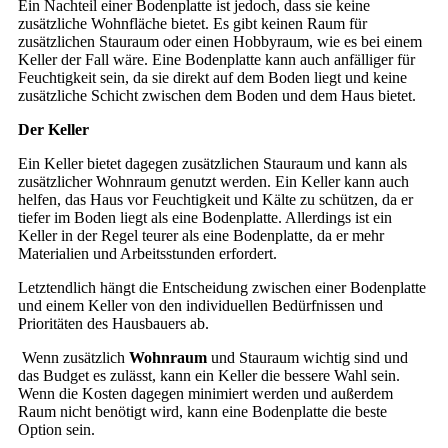
Ein Nachteil einer Bodenplatte ist jedoch, dass sie keine
zusätzliche Wohnfläche bietet. Es gibt keinen Raum für
zusätzlichen Stauraum oder einen Hobbyraum, wie es bei einem
Keller der Fall wäre. Eine Bodenplatte kann auch anfälliger für
Feuchtigkeit sein, da sie direkt auf dem Boden liegt und keine
zusätzliche Schicht zwischen dem Boden und dem Haus bietet.
Der Keller
Ein Keller bietet dagegen zusätzlichen Stauraum und kann als
zusätzlicher Wohnraum genutzt werden. Ein Keller kann auch
helfen, das Haus vor Feuchtigkeit und Kälte zu schützen, da er
tiefer im Boden liegt als eine Bodenplatte. Allerdings ist ein
Keller in der Regel teurer als eine Bodenplatte, da er mehr
Materialien und Arbeitsstunden erfordert.
Letztendlich hängt die Entscheidung zwischen einer Bodenplatte
und einem Keller von den individuellen Bedürfnissen und
Prioritäten des Hausbauers ab.
Wenn zusätzlich
Wohnraum
und Stauraum wichtig sind und
das Budget es zulässt, kann ein Keller die bessere Wahl sein.
Wenn die Kosten dagegen minimiert werden und außerdem
Raum nicht benötigt wird, kann eine Bodenplatte die beste
Option sein.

□ □ □ □ □ □ □

What you will do –
The lines to copy are those in the listing that contain the word "liegt".

Solution –
Feuchtigkeit sein, da sie direkt auf dem Boden liegt und keine
tiefer im Boden liegt als eine Bodenplatte. Allerdings ist ein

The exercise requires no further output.